Summer Budget: Osborne’s £60bn gamble

The Tories don’t really rate the social housing sector: that much has been clear for a good long time. They fell out a bit over their 2010 reforms to tenancies that abolished the automatic right to a council house for life, and have been scrapping over welfare reforms ever since. In recent weeks, ministers had made it quite clear that given the housing sector protested so much about the impact of the last tranche of benefit cuts, and their dire warnings hadn’t come to fruition, they weren’t going to pay much attention to the opposition to this next round of cuts announced yesterday.

Perhaps, then, it wasn’t surprising that one of the measures that George Osborne announced was a 1 per cent annual reduction in social rents, which housing associations will foot the bill for. He said:

‘This will be a welcome cut in rent for those tenants who pay it and I’m confident that Housing Associations and other landlords in the social sector will be able to play their part and deliver the efficiency savings needed.’

It’s not clear why Osborne is confident of this, other than that he may be viewing the sector as a bit flabby and ripe for reform and efficiencies. Certainly coverage of high chief executive pay at many housing associations does not help their case when the organisations complain about government policies. Ministers have turned round to social landlords in meetings over the past few months and scolded them for their cry wolf stance, but also remark privately that the sector has been too lazy for too long.

But this conflict doesn’t come without risks. The first is that the Office for Budget Responsibility warns that ‘the Government’s decision to impose 1 per cent annual rent reductions in the social rented sector for four years from April 2016 will directly reduce social landlords’ rental income, and therefore their financing for, and returns to, investing in new housebuilding’. It therefore says that 14,000 fewer ‘affordable’ homes will be built.

An even bigger risk is also pinpointed in the OBR document:

‘The level of PSND can be affected by classification decisions that move institutions across the boundary between private and public sectors in the National Accounts.
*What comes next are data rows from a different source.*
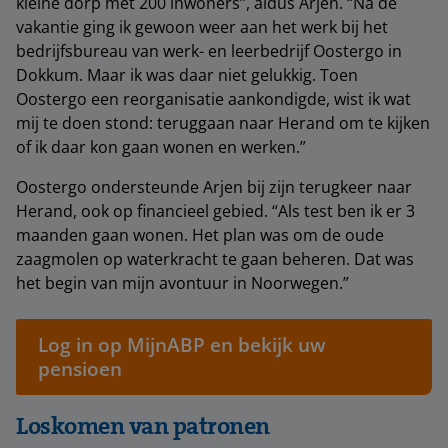
kleine dorp met 200 inwoners”, aldus Arjen. “Na de
vakantie ging ik gewoon weer aan het werk bij het
bedrijfsbureau van werk- en leerbedrijf Oostergo in
Dokkum. Maar ik was daar niet gelukkig. Toen
Oostergo een reorganisatie aankondigde, wist ik wat
mij te doen stond: teruggaan naar Herand om te kijken
of ik daar kon gaan wonen en werken.”
Oostergo ondersteunde Arjen bij zijn terugkeer naar
Herand, ook op financieel gebied. “Als test ben ik er 3
maanden gaan wonen. Het plan was om de oude
zaagmolen op waterkracht te gaan beheren. Dat was
het begin van mijn avontuur in Noorwegen.”
Log in op MijnABP en bekijk uw
pensioen
Loskomen van patronen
One classification uncertainty that may be relevant to future forecasts relates to housing associations. At present, these are classified in the private sector, so their income, spending and debt do not feature in our forecast. But there is a risk that Government policies – including the social rent measure in this Budget and the Right-to-Buy proposals that are not yet firm enough to be included in this forecast – could prompt the ONS to reconsider this classification. If housing associations were to be classified as part of the public sector, their approximately £60 billion of debt would be added to PSND while the social rent reduction policy announced in this Budget would increase rather than reduce PSNB because the full amount of the rent reduction would then reduce public sector income, and outweigh the housing benefit and other expenditure savings.’

So this Budget could have a £60 billion price tag attached to it, which sounds a tad expensive, even if housing associations have failed to make their case to Tory ministers.